The answer is to be an exact copy of the lines below running from the line with "Peşin Fiyatına" down to the line with "한다 △소액결제를 원칙적으로 차단하거나 결제", both ends included, and nothing more.
*** Opening of DATA ***
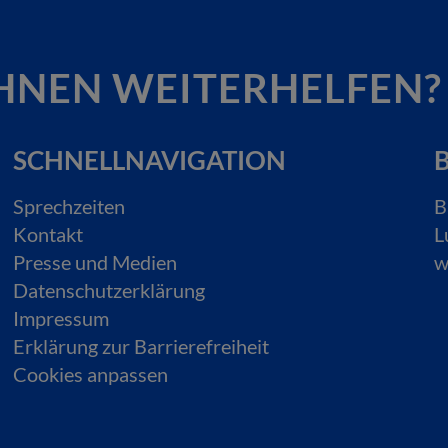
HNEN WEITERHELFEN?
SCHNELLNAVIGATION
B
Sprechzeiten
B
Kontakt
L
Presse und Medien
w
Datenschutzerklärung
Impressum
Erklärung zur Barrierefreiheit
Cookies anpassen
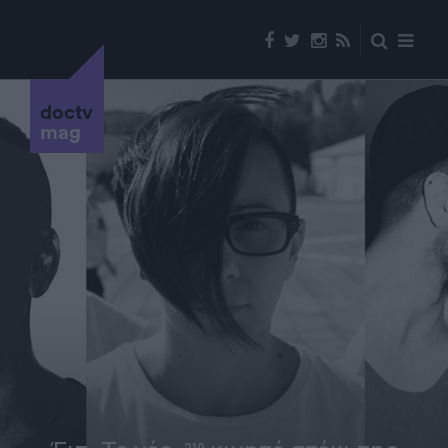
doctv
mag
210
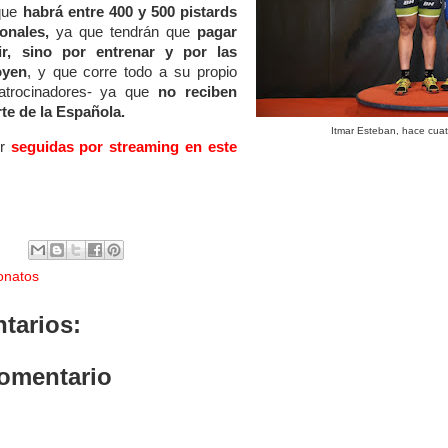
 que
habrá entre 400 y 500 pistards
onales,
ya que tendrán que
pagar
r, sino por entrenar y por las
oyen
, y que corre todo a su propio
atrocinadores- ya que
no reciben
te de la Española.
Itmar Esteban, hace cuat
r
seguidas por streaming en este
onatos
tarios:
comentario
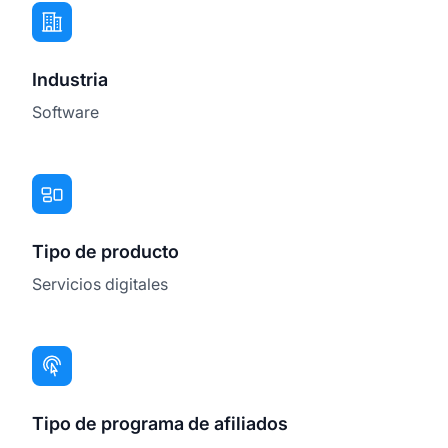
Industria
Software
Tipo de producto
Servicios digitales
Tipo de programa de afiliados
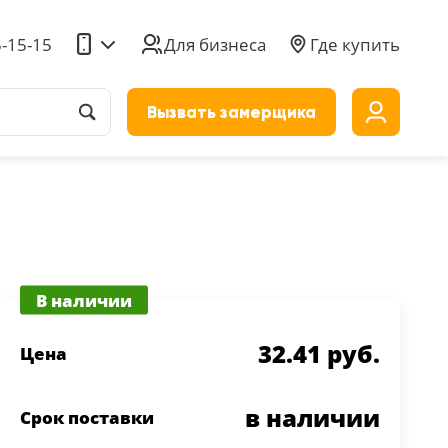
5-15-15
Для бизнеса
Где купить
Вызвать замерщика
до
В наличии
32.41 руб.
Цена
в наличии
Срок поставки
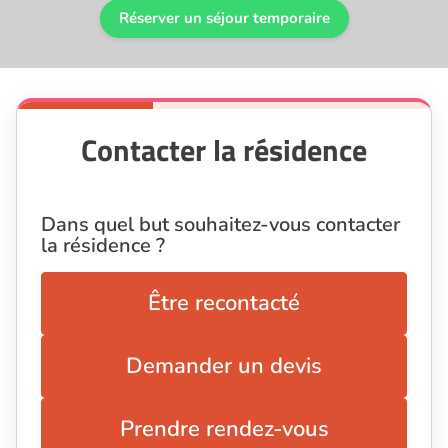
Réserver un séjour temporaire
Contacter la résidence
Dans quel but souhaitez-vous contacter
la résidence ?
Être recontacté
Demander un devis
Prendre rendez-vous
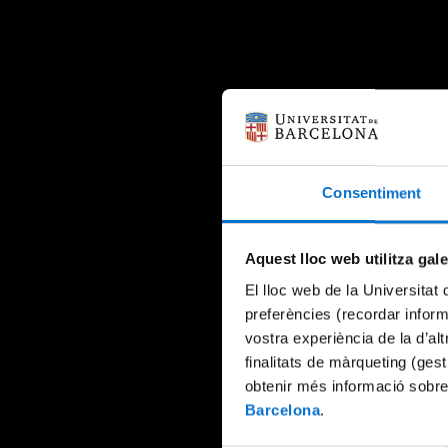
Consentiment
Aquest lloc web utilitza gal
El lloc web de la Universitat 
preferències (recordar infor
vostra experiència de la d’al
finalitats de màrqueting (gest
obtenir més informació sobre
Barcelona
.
*** Close of DATA ***
*** Opening of DATA ***
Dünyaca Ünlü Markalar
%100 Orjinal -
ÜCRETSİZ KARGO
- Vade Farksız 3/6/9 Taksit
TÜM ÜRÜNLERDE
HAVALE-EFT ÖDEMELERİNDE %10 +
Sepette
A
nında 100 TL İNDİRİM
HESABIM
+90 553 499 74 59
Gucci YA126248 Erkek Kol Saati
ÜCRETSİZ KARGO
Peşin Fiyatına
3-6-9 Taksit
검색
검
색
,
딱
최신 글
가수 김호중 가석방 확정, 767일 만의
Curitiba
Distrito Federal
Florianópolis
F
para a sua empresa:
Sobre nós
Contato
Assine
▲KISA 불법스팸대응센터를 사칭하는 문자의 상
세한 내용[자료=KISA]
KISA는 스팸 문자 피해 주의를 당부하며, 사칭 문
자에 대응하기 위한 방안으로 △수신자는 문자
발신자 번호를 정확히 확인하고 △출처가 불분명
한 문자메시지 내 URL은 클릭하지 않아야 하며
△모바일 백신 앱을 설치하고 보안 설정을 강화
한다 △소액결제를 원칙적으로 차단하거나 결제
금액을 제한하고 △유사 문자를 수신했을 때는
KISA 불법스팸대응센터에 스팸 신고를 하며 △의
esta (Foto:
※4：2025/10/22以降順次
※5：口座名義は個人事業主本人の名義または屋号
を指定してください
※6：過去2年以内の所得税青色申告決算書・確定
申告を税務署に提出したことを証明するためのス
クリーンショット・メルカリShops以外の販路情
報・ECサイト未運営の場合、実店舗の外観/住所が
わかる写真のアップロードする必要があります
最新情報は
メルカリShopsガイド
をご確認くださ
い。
*** Close of DATA ***
*** Opening of DATA ***
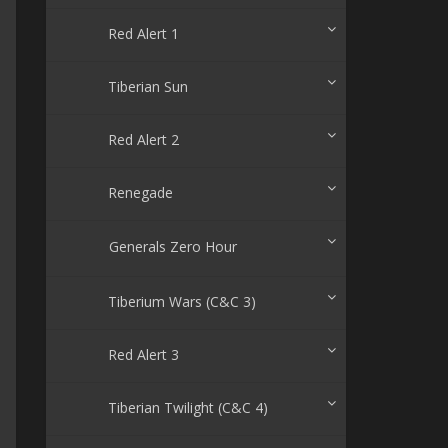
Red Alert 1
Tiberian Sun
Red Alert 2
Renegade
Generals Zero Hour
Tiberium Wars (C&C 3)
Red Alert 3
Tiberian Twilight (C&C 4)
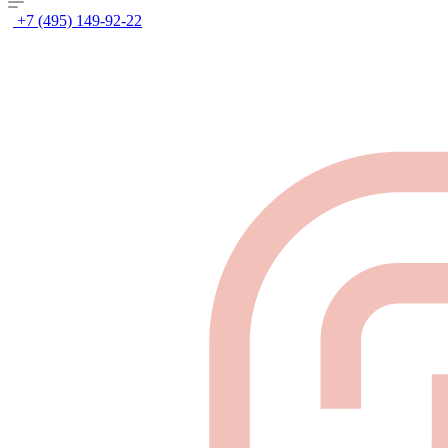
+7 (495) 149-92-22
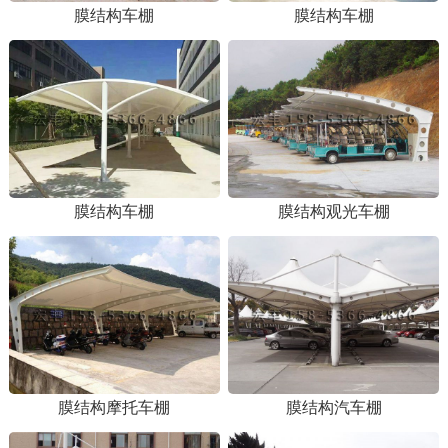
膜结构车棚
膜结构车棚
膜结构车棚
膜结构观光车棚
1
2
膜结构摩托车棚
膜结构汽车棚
*** Close of DATA ***
> **RESPONSE TO THE TASK**:
Peşin Fiyatına
3-6-9 Taksit
검색
검
색
,
딱
최신 글
가수 김호중 가석방 확정, 767일 만의
Curitiba
Distrito Federal
Florianópolis
F
para a sua empresa:
Sobre nós
Contato
Assine
▲KISA 불법스팸대응센터를 사칭하는 문자의 상
세한 내용[자료=KISA]
KISA는 스팸 문자 피해 주의를 당부하며, 사칭 문
자에 대응하기 위한 방안으로 △수신자는 문자
발신자 번호를 정확히 확인하고 △출처가 불분명
한 문자메시지 내 URL은 클릭하지 않아야 하며
△모바일 백신 앱을 설치하고 보안 설정을 강화
한다 △소액결제를 원칙적으로 차단하거나 결제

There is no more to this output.